April 21, 2007
"Sweeping the dirt under the rug will bite you in the behind” is just one of many such sayings that I hear on a daily basis.
Most of the time I understand them, but occasionally they baffle me.
You see I have this family member who has an endless supply of these colorful, quaint expressions. Full name and relationship will not be disclosed but you will probably figure it out anyway.
My friend Larry tells me I should follow said relative around with a notepad and record the sayings for posterity or at least for the grandkids.
Not an easy task, following him around with a notebook that is. Perhaps you Baby Boomers will be able to decode the terminology. To the rest, let us just call it “Haroldspeak”, and I can only wish you the best of luck.
To someone who is tight-fisted with money he will say, “You know those coffins don’t come with side pockets.” In other words, you can’t take it with you.
Advice to offspring, “Never put yourself in a position to get yourself in trouble.” I guarantee that always makes the youngsters stop for a moment, scratch their heads, and at least wonder. Gets them using their noggin’, according to Haroldspeak.
When under attack or when you need to just step back from a situation, it is time to “hunker down”.
Instead of saying, “are you hunting for something”, he will say, “are you plowing with your nose”.
Persuasion and finesse do not always work. That is when he will remind you of this, “True, you can catch more flies with honey than with vinegar but who wants to catch a bunch of flies.”
Describing a “babe”: she is highly detailed (as in detailing a car).
Describing a very tall, big man: he hunts bears with a switch.
On observing a stuck up, snooty lady: she walks like she’s got a corncob up her rear.
Fashion expertise: that dress fits her about like a sidesaddle on a sow.
On attempting silly, impossible, or foolish tasks: you can’t nail jelly to the wall.
During deer mating season, he will say that the “does are ruttin’” when they are trying to find each other and do whatever they do in mating season.

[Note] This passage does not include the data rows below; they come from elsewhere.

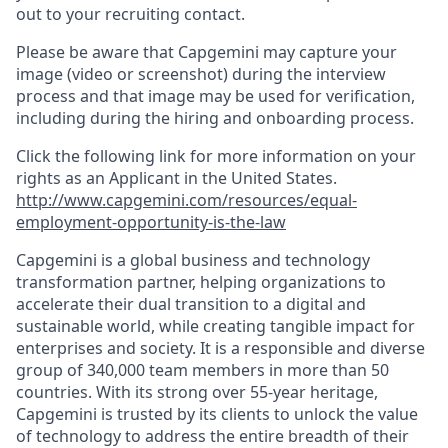
out to your recruiting contact.
Please be aware that Capgemini may capture your
image (video or screenshot) during the interview
process and that image may be used for verification,
including during the hiring and onboarding process.
Click the following link for more information on your
rights as an Applicant in the United States.
http://www.capgemini.com/resources/equal-
employment-opportunity-is-the-law
Capgemini is a global business and technology
transformation partner, helping organizations to
accelerate their dual transition to a digital and
sustainable world, while creating tangible impact for
enterprises and society. It is a responsible and diverse
group of 340,000 team members in more than 50
countries. With its strong over 55-year heritage,
Capgemini is trusted by its clients to unlock the value
of technology to address the entire breadth of their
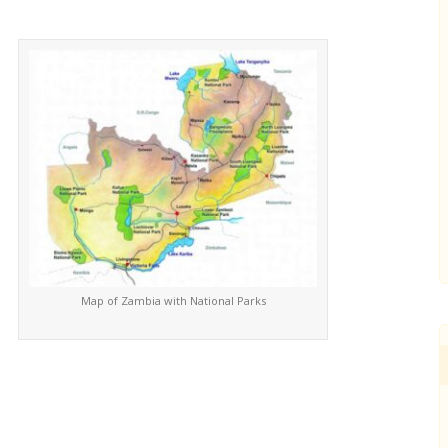
Map of Zambia with National Parks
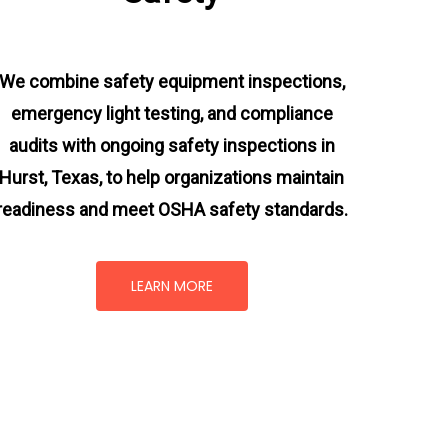
We combine safety equipment inspections,
emergency light testing, and compliance
audits with ongoing
safety inspections in
Hurst, Texas,
to help organizations maintain
readiness and meet OSHA safety standards.
LEARN MORE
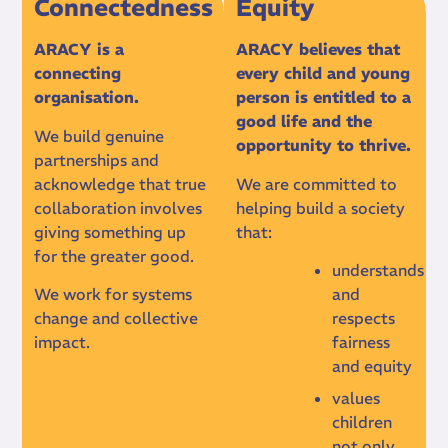
Connectedness
Equity
ARACY is a
ARACY believes that
connecting
every child and young
organisation.
person is entitled to a
good life and the
We build genuine
opportunity to thrive.
partnerships and
acknowledge that true
We are committed to
collaboration involves
helping build a society
giving something up
that:
for the greater good.
understands
We work for systems
and
change and collective
respects
impact.
fairness
and equity
values
children
not only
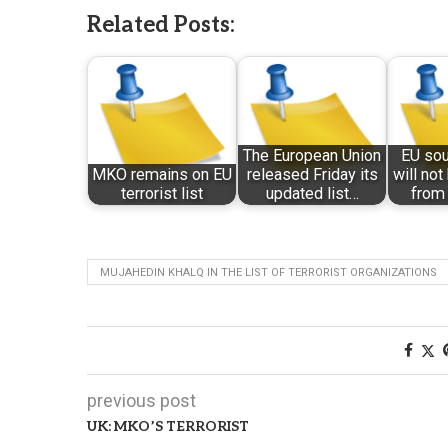
Related Posts:
The European Union
EU so
MKO remains on EU
released Friday its
will no
terrorist list
updated list…
from 
MUJAHEDIN KHALQ IN THE LIST OF TERRORIST ORGANIZATIONS
previous post
UK: MKO’S TERRORIST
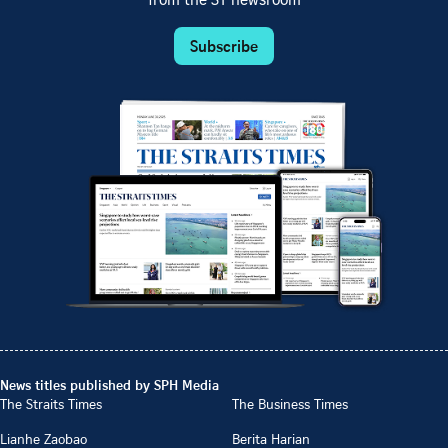
from the ST newsroom
Subscribe
News titles published by SPH Media
The Straits Times
The Business Times
Lianhe Zaobao
Berita Harian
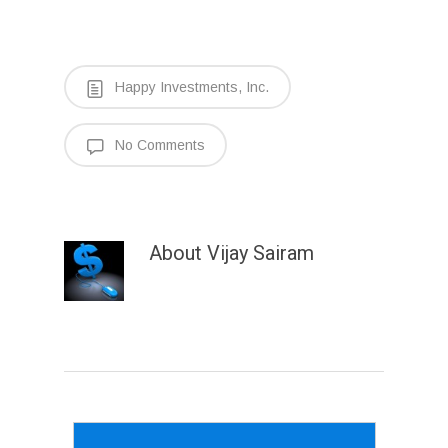
Happy Investments, Inc.
No Comments
About
Vijay Sairam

Deciphering his language requires a bit of mental gymnastics to keep up. Many people enjoy crossword puzzles to stay mentally sharp and to improve memory. I just translate Haroldspeak.

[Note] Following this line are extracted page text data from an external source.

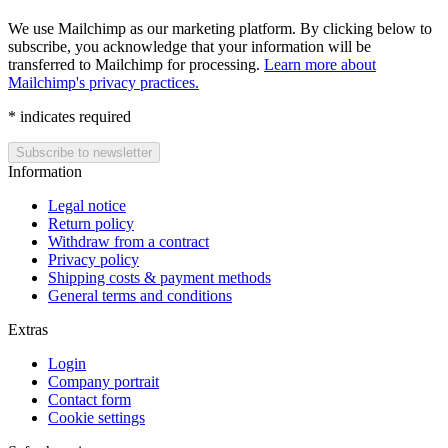
We use Mailchimp as our marketing platform. By clicking below to
subscribe, you acknowledge that your information will be
transferred to Mailchimp for processing.
Learn more about
Mailchimp's privacy practices.
*
indicates required
Information
Legal notice
Return policy
Withdraw from a contract
Privacy policy
Shipping costs & payment methods
General terms and conditions
Extras
Login
Company portrait
Contact form
Cookie settings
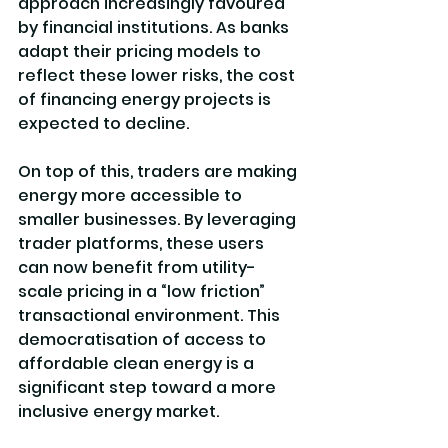
approach increasingly favoured 
by financial institutions. As banks 
adapt their pricing models to 
reflect these lower risks, the cost 
of financing energy projects is 
expected to decline.
On top of this, traders are making 
energy more accessible to 
smaller businesses. By leveraging 
trader platforms, these users 
can now benefit from utility-
scale pricing in a “low friction” 
transactional environment. This 
democratisation of access to 
affordable clean energy is a 
significant step toward a more 
inclusive energy market.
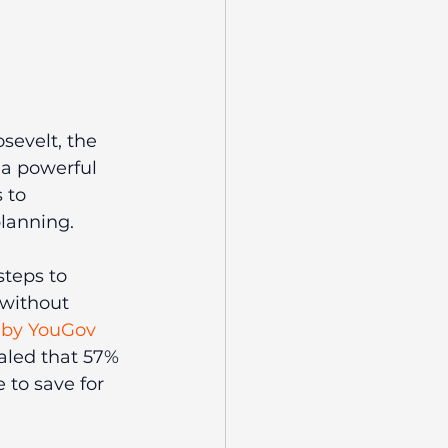
sevelt, the 
 a powerful 
 to 
planning.
teps to 
without 
 by YouGov 
aled that 57% 
to save for 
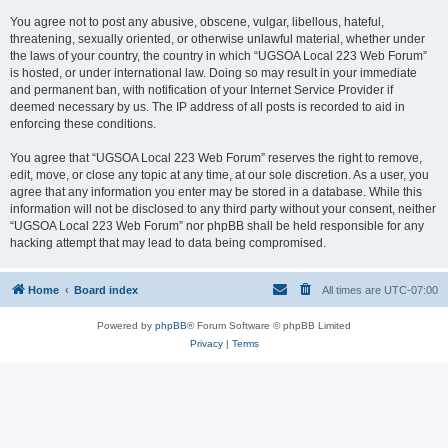
You agree not to post any abusive, obscene, vulgar, libellous, hateful,
threatening, sexually oriented, or otherwise unlawful material, whether under
the laws of your country, the country in which “UGSOA Local 223 Web Forum”
is hosted, or under international law. Doing so may result in your immediate
and permanent ban, with notification of your Internet Service Provider if
deemed necessary by us. The IP address of all posts is recorded to aid in
enforcing these conditions.
You agree that “UGSOA Local 223 Web Forum” reserves the right to remove,
edit, move, or close any topic at any time, at our sole discretion. As a user, you
agree that any information you enter may be stored in a database. While this
information will not be disclosed to any third party without your consent, neither
“UGSOA Local 223 Web Forum” nor phpBB shall be held responsible for any
hacking attempt that may lead to data being compromised.
Home
Board index
All times are
UTC-07:00
Powered by
phpBB
® Forum Software © phpBB Limited
Privacy
|
Terms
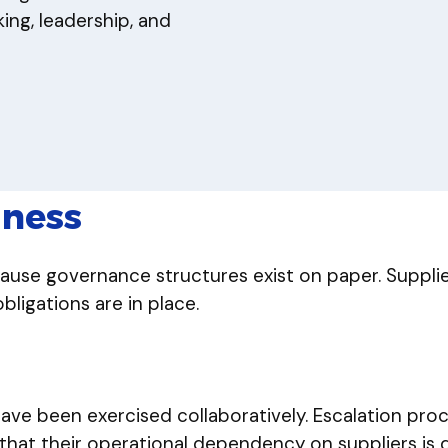
ng, leadership, and
dness
cause governance structures exist on paper. Suppli
igations are in place.
have been exercised collaboratively. Escalation pr
 that their operational dependency on suppliers is d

Do not get me wrong here because I promise I am not being judgmental. Besides I have absolutely no room to talk. My problem, rather than using colorful phraseology, is that I speak in “spoonerisms.”
As I age, I find that I unintentionally transpose the initial sounds in a pair of words.
Spoonerisms.
It is a term coined to describe how the Rev. William Archibald Spooner (1844-1930) used language. According to dictionary.com, the good reverend was a very nervous Anglican clergyman and educationalist who got his “tang tonguled ” when he spoke. He just got ahead of himself, and here is the result. These examples were committed by him or attributed to him, according to the lore of the day.
“We all know what it is to have a half-warmed fish (half-formed wish).”
“The Lord is a shoving leopard (loving shepherd).”
“It is kisstomary to cuss (customary to kiss).”
“Is the bean dizzy (dean busy)?”
“Let me sew you to your sheet (show you to your seat).”
When you come to our house, you will hear both “spoonerisms” and “Haroldspeak.”
I do not believe they make a pocket translator for people like us.